■ **Work to complete**: For the data below, please report each line where the word "centralized" is found.
------ Given data
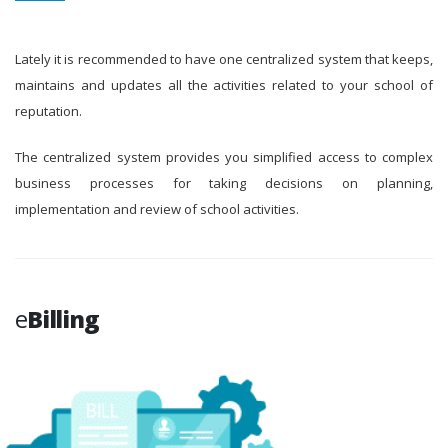
Lately it is recommended to have one centralized system that keeps,
maintains and updates all the activities related to your school of
reputation.
The centralized system provides you simplified access to complex
business processes for taking decisions on planning,
implementation and review of school activities.
e
Billing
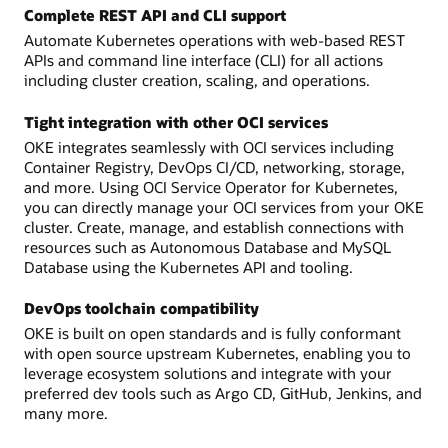
Complete REST API and CLI support
Automate Kubernetes operations with web-based REST
APIs and command line interface (CLI) for all actions
including cluster creation, scaling, and operations.
Tight integration with other OCI services
OKE integrates seamlessly with OCI services including
Container Registry, DevOps CI/CD, networking, storage,
and more. Using OCI Service Operator for Kubernetes,
you can directly manage your OCI services from your OKE
cluster. Create, manage, and establish connections with
resources such as Autonomous Database and MySQL
Database using the Kubernetes API and tooling.
DevOps toolchain compatibility
OKE is built on open standards and is fully conformant
with open source upstream Kubernetes, enabling you to
leverage ecosystem solutions and integrate with your
preferred dev tools such as Argo CD, GitHub, Jenkins, and
many more.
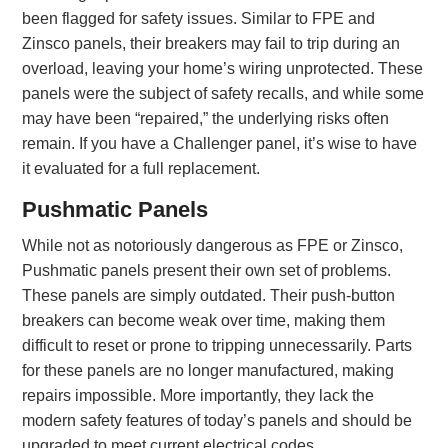
been flagged for safety issues. Similar to FPE and
Zinsco panels, their breakers may fail to trip during an
overload, leaving your home’s wiring unprotected. These
panels were the subject of safety recalls, and while some
may have been “repaired,” the underlying risks often
remain. If you have a Challenger panel, it’s wise to have
it evaluated for a full replacement.
Pushmatic Panels
While not as notoriously dangerous as FPE or Zinsco,
Pushmatic panels present their own set of problems.
These panels are simply outdated. Their push-button
breakers can become weak over time, making them
difficult to reset or prone to tripping unnecessarily. Parts
for these panels are no longer manufactured, making
repairs impossible. More importantly, they lack the
modern safety features of today’s panels and should be
upgraded to meet current electrical codes.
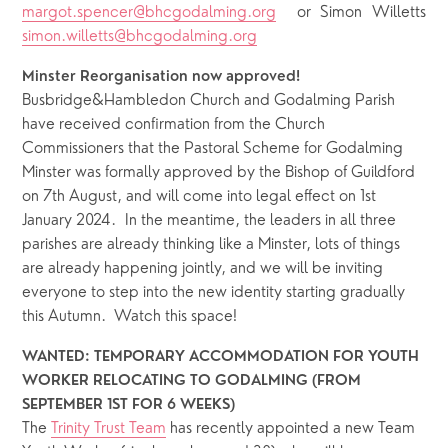
margot.spencer@bhcgodalming.org
or Simon Willetts
simon.willetts@bhcgodalming.org
Minster Reorganisation now approved!
Busbridge&Hambledon Church and Godalming Parish 
have received confirmation from the Church 
Commissioners that the Pastoral Scheme for Godalming 
Minster was formally approved by the Bishop of Guildford 
on 7th August, and will come into legal effect on 1st 
January 2024.  In the meantime, the leaders in all three 
parishes are already thinking like a Minster, lots of things 
are already happening jointly, and we will be inviting 
everyone to step into the new identity starting gradually 
this Autumn.  Watch this space! 
WANTED: TEMPORARY ACCOMMODATION FOR YOUTH 
WORKER RELOCATING TO GODALMING (FROM 
SEPTEMBER 1ST FOR 6 WEEKS)
The
Trinity Trust Team
 has recently appointed a new Team 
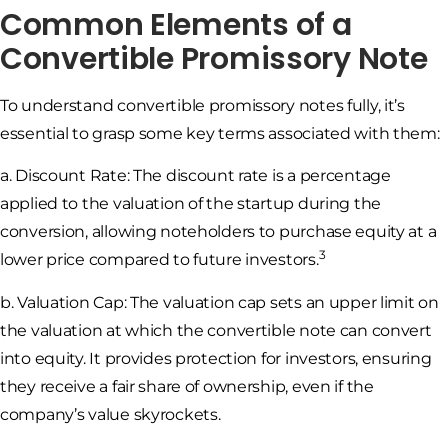
Common Elements of a
Convertible Promissory Note
To understand convertible promissory notes fully, it’s
essential to grasp some key terms associated with them:
a. Discount Rate: The discount rate is a percentage
applied to the valuation of the startup during the
conversion, allowing noteholders to purchase equity at a
3
lower price compared to future investors.
b. Valuation Cap: The valuation cap sets an upper limit on
the valuation at which the convertible note can convert
into equity. It provides protection for investors, ensuring
they receive a fair share of ownership, even if the
company’s value skyrockets.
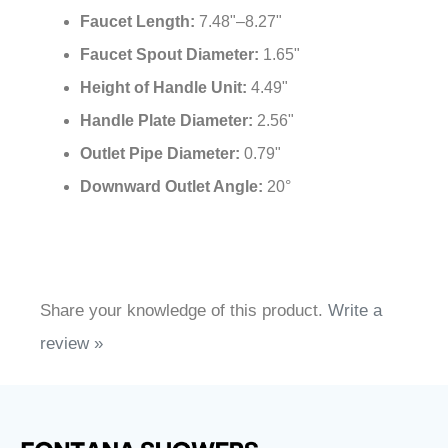
Installation Type:
Wall Mounted
Spout Style:
Round
Usage:
Commercial
Flow:
5.0 l/min - [1.32 gpm]
Faucet Length:
7.48"–8.27"
Faucet Spout Diameter:
1.65"
Height of Handle Unit:
4.49"
Handle Plate Diameter:
2.56"
Outlet Pipe Diameter:
0.79"
Downward Outlet Angle:
20°
Share your knowledge of this product.
Write a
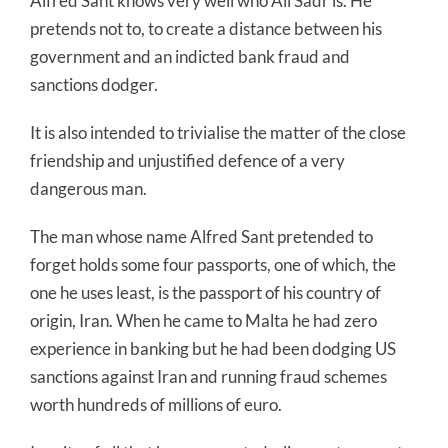
Alfred Sant knows very well who Ali Sadr is. He
pretends not to, to create a distance between his
government and an indicted bank fraud and
sanctions dodger.
It is also intended to trivialise the matter of the close
friendship and unjustified defence of a very
dangerous man.
The man whose name Alfred Sant pretended to
forget holds some four passports, one of which, the
one he uses least, is the passport of his country of
origin, Iran. When he came to Malta he had zero
experience in banking but he had been dodging US
sanctions against Iran and running fraud schemes
worth hundreds of millions of euro.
------------
■ **Task solution**:
Lately it is recommended to have one centralized system that keeps,
The centralized system provides you simplified access to complex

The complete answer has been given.